Of this, 3.7 miles (6.0 km) is territory and 1.4 miles (2.3 km), or 27.2%, is water. The entire island (as distinguished from the town/city of the same name) has a territory area of 21.871 square miles (56.65 km2). The Tybee Island pier's annual fireworks show Every year since 1987, Tybee Island has had an annual Beach Bum parade, traditionally held in May the weekend before Memorial Day weekend.

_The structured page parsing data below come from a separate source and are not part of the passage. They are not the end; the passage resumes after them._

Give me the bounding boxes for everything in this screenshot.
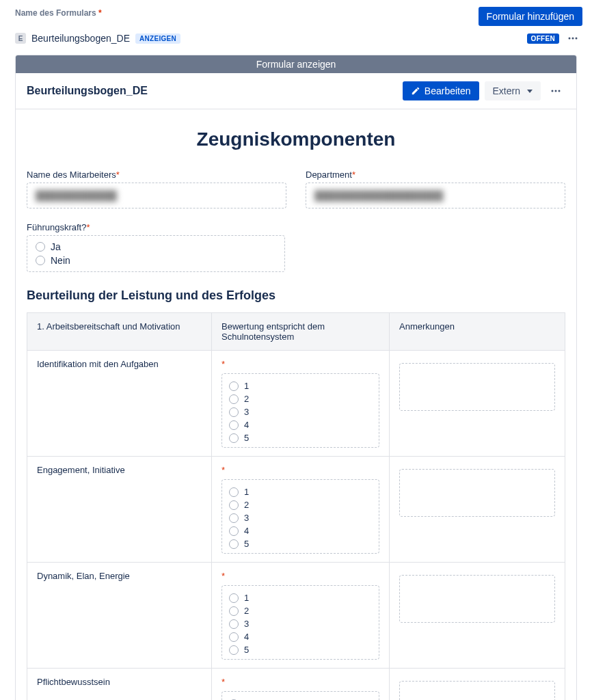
- pencil-icon: [411, 86, 420, 96]
- svg-point-4: [555, 90, 557, 92]
- edit-button[interactable]: Bearbeiten: [403, 81, 479, 100]
- radio-icon: [229, 381, 239, 391]
- comment-cell: [390, 669, 565, 701]
- open-status-badge: OFFEN: [527, 33, 559, 44]
- required-asterisk: *: [221, 359, 379, 369]
- radio-icon: [229, 526, 239, 536]
- required-asterisk: *: [221, 465, 379, 475]
- more-icon: [550, 85, 561, 96]
- rating-cell: *12345: [212, 563, 390, 669]
- panel-banner: Formular anzeigen: [16, 55, 576, 73]
- radio-label: 1: [244, 381, 249, 391]
- section-heading-performance: Beurteilung der Leistung und des Erfolge…: [27, 288, 565, 303]
- rating-option[interactable]: 5: [229, 431, 372, 444]
- employee-name-label: Name des Mitarbeiters*: [27, 170, 286, 180]
- form-panel: Formular anzeigen Beurteilungsbogen_DE B…: [15, 55, 577, 700]
- criterion-cell: Dynamik, Elan, Energie: [27, 563, 212, 669]
- radio-label: 5: [244, 433, 249, 443]
- radio-icon: [36, 256, 45, 265]
- radio-label: 4: [244, 526, 249, 536]
- form-name-label: Name des Formulars *: [15, 8, 102, 18]
- svg-point-5: [559, 90, 561, 92]
- radio-icon: [229, 539, 239, 549]
- rating-radio-group: 12345: [221, 691, 379, 700]
- rating-option[interactable]: 2: [229, 392, 372, 405]
- radio-icon: [229, 606, 239, 616]
- radio-icon: [229, 619, 239, 629]
- comment-cell: [390, 457, 565, 563]
- radio-icon: [229, 513, 239, 523]
- required-asterisk: *: [221, 571, 379, 581]
- table-row: Pflichtbewusstsein*12345: [27, 669, 565, 701]
- fuehrungskraft-option[interactable]: Nein: [36, 254, 276, 267]
- rating-option[interactable]: 1: [229, 379, 372, 392]
- department-label: Department*: [306, 170, 565, 180]
- rating-option[interactable]: 1: [229, 697, 372, 700]
- radio-label: 4: [244, 632, 249, 642]
- rating-radio-group: 12345: [221, 479, 379, 554]
- add-form-button[interactable]: Formular hinzufügen: [479, 7, 582, 26]
- fuehrungskraft-field: JaNein: [27, 235, 285, 272]
- radio-label: 2: [244, 500, 249, 510]
- radio-icon: [229, 593, 239, 603]
- rating-option[interactable]: 2: [229, 604, 372, 617]
- rating-option[interactable]: 1: [229, 485, 372, 498]
- svg-point-2: [576, 38, 578, 40]
- radio-icon: [229, 433, 239, 443]
- radio-label: 1: [244, 487, 249, 497]
- required-asterisk: *: [221, 677, 379, 687]
- radio-label: 3: [244, 619, 249, 629]
- form-name-value[interactable]: Beurteilungsbogen_DE: [31, 33, 130, 44]
- radio-icon: [229, 632, 239, 642]
- criterion-cell: Engagement, Initiative: [27, 457, 212, 563]
- comment-field[interactable]: [399, 681, 555, 700]
- rating-option[interactable]: 5: [229, 537, 372, 550]
- form-row-more-button[interactable]: [563, 29, 582, 48]
- radio-label: 5: [244, 645, 249, 655]
- rating-cell: *12345: [212, 351, 390, 457]
- employee-name-field[interactable]: ████████████: [27, 183, 286, 208]
- comment-field[interactable]: [399, 469, 555, 517]
- rating-cell: *12345: [212, 669, 390, 701]
- form-big-title: Zeugniskomponenten: [27, 129, 565, 150]
- radio-icon: [229, 645, 239, 655]
- svg-point-3: [552, 90, 554, 92]
- svg-point-0: [569, 38, 571, 40]
- rating-option[interactable]: 2: [229, 498, 372, 511]
- extern-dropdown[interactable]: Extern: [485, 81, 541, 100]
- rating-cell: *12345: [212, 457, 390, 563]
- radio-label: Nein: [51, 255, 70, 266]
- rating-option[interactable]: 4: [229, 418, 372, 431]
- anzeigen-badge: ANZEIGEN: [135, 33, 180, 44]
- rating-option[interactable]: 4: [229, 524, 372, 537]
- radio-icon: [229, 394, 239, 404]
- rating-option[interactable]: 3: [229, 405, 372, 418]
- department-field[interactable]: ███████████████████: [306, 183, 565, 208]
- criterion-cell: Identifikation mit den Aufgaben: [27, 351, 212, 457]
- radio-label: Ja: [51, 241, 61, 252]
- radio-icon: [229, 500, 239, 510]
- svg-point-1: [572, 38, 574, 40]
- panel-more-button[interactable]: [546, 81, 565, 100]
- rating-option[interactable]: 1: [229, 591, 372, 604]
- rating-option[interactable]: 3: [229, 511, 372, 524]
- radio-label: 2: [244, 394, 249, 404]
- rating-option[interactable]: 5: [229, 643, 372, 656]
- criterion-cell: Pflichtbewusstsein: [27, 669, 212, 701]
- radio-icon: [36, 242, 45, 252]
- comment-field[interactable]: [399, 575, 555, 623]
- rating-option[interactable]: 3: [229, 617, 372, 630]
- radio-label: 3: [244, 407, 249, 417]
- radio-label: 4: [244, 420, 249, 430]
- radio-label: 3: [244, 513, 249, 523]
- rating-option[interactable]: 4: [229, 630, 372, 643]
- more-icon: [567, 33, 578, 44]
- comment-field[interactable]: [399, 363, 555, 411]
- radio-icon: [229, 487, 239, 497]
- table-row: Dynamik, Elan, Energie*12345: [27, 563, 565, 669]
- rating-radio-group: 12345: [221, 373, 379, 448]
- radio-label: 5: [244, 539, 249, 549]
- fuehrungskraft-label: Führungskraft?*: [27, 222, 285, 232]
- fuehrungskraft-option[interactable]: Ja: [36, 240, 276, 254]
- table-row: Engagement, Initiative*12345: [27, 457, 565, 563]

Tybee Island is part of the Chatham County School District.
Fort Screven and the North Beach, viewed from the Tybee Lighthouse The south tip of Tybee Island at low tide Lazaretto Marsh, off the shore of Tybee Island Entrance to The Crab Shack, a prominent spot on Tybee Island a b "Geographic Identifiers: 2010 Demographic Profile Data (G001): Tybee Island city, Georgia".
"Tybee Island Beach Management Plan." a b c "Tybee Island Beach Management Plan." Tybee Island Pier & Pavilion." "8th Annual Tybee Island Pirate Fest".
Wikivoyage has a travel guide for Tybee Island.
City of Tybee Island official website Discover Tybee Island, serving Tybee since 1996 Tybee Island Light Station Tybee Island Marine Science Center Community Resilience: Tybee Island creates Georgia's first sea level rise plan, May 18, 2016 NOAA Bloomingdale Garden City Pooler Port Wentworth Savannah Tybee Island Dutch Island Georgetown Henderson Isle of Hope Montgomery Skidaway Island Talahi Island Whitemarsh Island Wilmington Island state)Barrier islands of Georgia (U.S.